None...........:devil:


----------



## Antiquarian (Apr 29, 2014)

Metalkitsune said:


> I been playing Skyrim on my Xbox 360.
> 
> Had to delete the original save files,because i went somewhere in the game that is only for high level characters and could make the game unwinnable,so i deleted and started a new game last night.
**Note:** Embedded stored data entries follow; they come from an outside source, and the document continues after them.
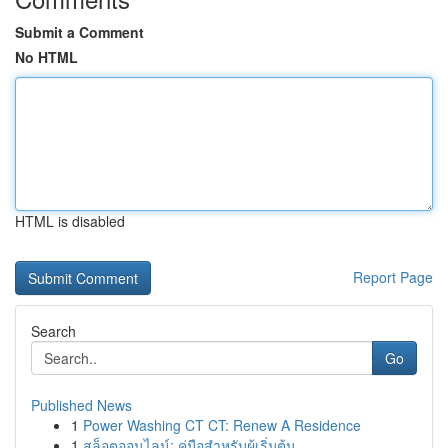
Submit a Comment
No HTML
HTML is disabled
Report Page
Search
Go
Published News
1
Power Washing CT CT: Renew A Residence
1
สล็อตออนไลน์: คู่มือสำหรับผู้เริ่มต้น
I feel your pain. The problem with Bethesda games (Fallout, Elder Scrolls), besides the awful bugs, frame rate issues/freezes, and save game files that seem to take up memory exponentially, is that the plot lines often interfere with gameplay. An example: In Skyrim it's best to not go far into the main storyline ( where you fight your first dragon) because subsequently you have these random dragon encounters that tend to fry friend and foe alike. It's best to play through all the add ons as far as you can, and all the side quests, before this because you may find the character you need to finish a particular quest a pile of glowing ash on the ground. It's hard to have a meaningful conversation with a pile of unresponsive ash. No console commands on a 360, so no joy. That's why I play Borderlands -- fewer issues.


----------



## Metalkitsune (Jul 11, 2011)

Huilunsoittaja said:


> Skyrim Special edition?
> 
> Since I don't play games anymore, but still enjoy them, I watch "Let's Plays" on YouTube instead. I really enjoyed one recently of the new game Obduction from the makers of Myst. It was _really _good game and story:
> 
> (SPOILERS)


Skyrim: Legendary Edition. Been playing as a Khajiit.


----------



## Vox Gabrieli (Jan 9, 2017)

I normally abstain from gaming, but recently I've gotten into that new Hitman game. It's a nice way to blow off steam on the weekends.


----------



## Gordontrek (Jun 22, 2012)

I used to be a straight-up PC gaming addict but nowadays I do very little. Lately I've gotten into Garry's Mod which is really an incredible program. But the only other games I spend any time on are simulations, mainly Orbiter Space Flight Simulator and Out of the Park Baseball. Empire and Rome II Total War are fun every now and then too.
And here's a confession- I've never owned a console, ever.


----------



## quietfire (Mar 13, 2017)

Hearthstone and Starcraft II on the PC.


----------



## JSBach85 (Feb 18, 2017)

I love Total War series and I had been playing Empire Total War with some mods with unit stats modified by myself. I love military history and especially 18th century and 19th century. I usually don't spend much time playing videogames but I really enjoy strategical / tactical historical games. I own the following ones: Medieval II Total War, Empire Total War, Napoleon Total War, Shogun 2 Fall of The Samurai, Rome II Total War, Attila Total War, Scourge of War Gettysburg, Pike and Shot Campaigns and sometimes I also play World of Warships.


----------



## georgedelorean (Aug 18, 2017)

Kingdom Hearts 1.5/2.5, inFAMOUS, Mortal Kombat, Final Fantasy XV, Nier: Automata, Star Wars Battlefront, Valkyria Chronicles Remastered.


----------